Perhaps the most interesting element in Berezovsky’s statement was his claim that “profits of the firms working with Aeroflot” were used to finance Unity, the pro-Putin political bloc, and Putin’s presidential campaign. It is interesting because Berezovsky, on the one hand, claims in the statement that the “so-called Aeroflot case” was “concocted” by Primakov and has claimed in the past that he had no connection with Aeroflot whatsoever. On the other hand, he suggests that Putin and Unity were beneficiaries of back-channel financing from the Russian state airline.
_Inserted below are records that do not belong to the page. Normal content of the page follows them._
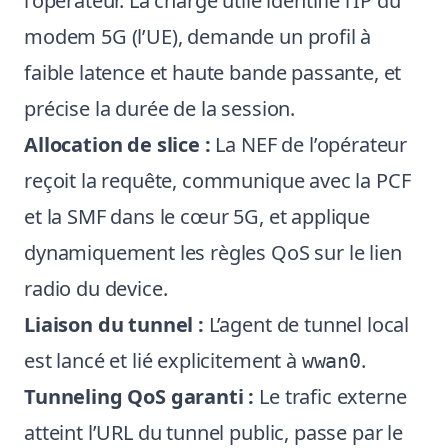
l’opérateur. La charge utile identifie l’IP du
modem 5G (l’UE), demande un profil à
faible latence et haute bande passante, et
précise la durée de la session.
Allocation de slice :
La NEF de l’opérateur
reçoit la requête, communique avec la PCF
et la SMF dans le cœur 5G, et applique
dynamiquement les règles QoS sur le lien
radio du device.
Liaison du tunnel :
L’agent de tunnel local
est lancé et lié explicitement à
.
wwan0
Tunneling QoS garanti :
Le trafic externe
atteint l’URL du tunnel public, passe par le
A member of Unity’s faction in the State Duma told a newspaper that in making that charge, Berezovsky was “settling scores” with the Kremlin administration (Vedomosti, November 15). Gleb Pavlovsky, the controversial political strategist and Kremlin adviser, said he did not recall whether Aeroflot or any of its subsidiaries financed Putin’s campaign. In any case, Berezovsky ended his statement with the following words: “I am sure that if Putin continues his policy which is ruinous for the country, his regime will not last until the end of [its] first constitutional term.” Pavlovsky said that this sentence looked like “a direct physical threat to Putin” (Segodnya, November 15).

Meanwhile, one of Berezovsky’s former associates, former Aeroflot commercial director Aleksandr Krasnenker, appeared yesterday at the Prosecutor General’s Office for questioning. Krasnenker was questioned for five hours. Another Berezovsky associate, former Aeroflot First Deputy General Director Nikolai Glushkov, was set to be questioned on November 13, but did not appear because he is in the hospital. Prosecutors reportedly filed charges yesterday against another suspect in the Aeroflot case–Roman Sheinin, former head of a company called FOK, which Aeroflot hired to collect its foreign debts (Russian agencies, Moscow Times, November 15).